The post was called something like “Why I Don’t Play with My Kid.” The gist was that this particular parent liked to take care of parenting tasks in the realm of meeting physical and survival needs but always delegated out playing to other people because she “hated” playing with her kid. While I can agree that there are many other things that might be more fun, exciting, and non-monotonous than joining in on another lightsaber battle, lego creation, Candy Land game, or caring for a sick babydoll, the fact is that there are few things that are more important in our role as parents and caregivers.
The research on social learning and child development tells us in no uncertain terms that children learn most effectively from interacting with their attachment figures (parents and other important caregivers). Through their interactions and relationships with children, caregivers model appropriate social skills and ways of being in a relationship. In addition, the research on the importance of play tells us that not only is play the most natural form of communication for children, but it is also how children brain’s learn and develop most effectively.

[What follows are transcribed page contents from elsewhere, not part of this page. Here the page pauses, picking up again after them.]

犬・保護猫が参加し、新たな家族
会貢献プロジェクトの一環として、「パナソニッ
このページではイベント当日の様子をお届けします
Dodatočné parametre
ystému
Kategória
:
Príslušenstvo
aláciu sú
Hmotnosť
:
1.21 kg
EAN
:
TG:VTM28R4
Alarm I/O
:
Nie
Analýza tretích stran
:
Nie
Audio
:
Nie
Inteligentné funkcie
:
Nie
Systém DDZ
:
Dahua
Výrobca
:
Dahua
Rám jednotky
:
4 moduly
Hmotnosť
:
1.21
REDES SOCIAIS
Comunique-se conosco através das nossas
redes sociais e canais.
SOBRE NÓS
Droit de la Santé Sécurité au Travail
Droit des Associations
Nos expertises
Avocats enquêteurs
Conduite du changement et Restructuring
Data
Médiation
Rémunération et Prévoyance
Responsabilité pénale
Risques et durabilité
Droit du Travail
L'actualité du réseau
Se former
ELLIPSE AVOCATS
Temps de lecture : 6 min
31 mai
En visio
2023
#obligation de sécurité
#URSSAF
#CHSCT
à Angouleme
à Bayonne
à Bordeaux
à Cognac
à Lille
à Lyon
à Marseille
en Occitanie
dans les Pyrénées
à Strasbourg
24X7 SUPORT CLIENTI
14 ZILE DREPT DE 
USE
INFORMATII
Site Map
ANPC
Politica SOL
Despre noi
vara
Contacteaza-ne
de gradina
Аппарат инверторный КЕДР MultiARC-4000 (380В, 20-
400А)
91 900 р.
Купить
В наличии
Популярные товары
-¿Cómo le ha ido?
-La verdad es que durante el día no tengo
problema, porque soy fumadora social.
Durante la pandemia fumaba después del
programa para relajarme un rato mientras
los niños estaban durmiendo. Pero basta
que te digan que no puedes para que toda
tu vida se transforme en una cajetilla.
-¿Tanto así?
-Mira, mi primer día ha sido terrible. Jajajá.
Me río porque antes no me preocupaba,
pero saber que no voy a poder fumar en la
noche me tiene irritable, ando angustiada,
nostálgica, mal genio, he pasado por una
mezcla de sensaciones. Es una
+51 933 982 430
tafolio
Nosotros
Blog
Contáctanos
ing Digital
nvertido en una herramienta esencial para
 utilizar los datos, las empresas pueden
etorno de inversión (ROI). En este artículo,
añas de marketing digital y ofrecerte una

So why don’t we just send our kiddos out to play with their friends and be done with it? The answer is actually quite logical when we break it down. While playing with other kids is fun, socializing with other kids does not equal building social skills. When kids only play with other kids (especially with no adult involved in the play), we are basically asking one socially immature being to teach another socially immature being appropriate interaction and problem solving skills….clearly this is not feasible and makes no sense. For social skills to be learned and appropriately fostered, an adult needs to be heavily involved to teach and guide the children in handling conflicts and other issues when interactions go awry. An even better scenario is that children also have a significant amount of time each week to play with the important adults in their lives; and this is why the aforementioned blog post hurt my heart.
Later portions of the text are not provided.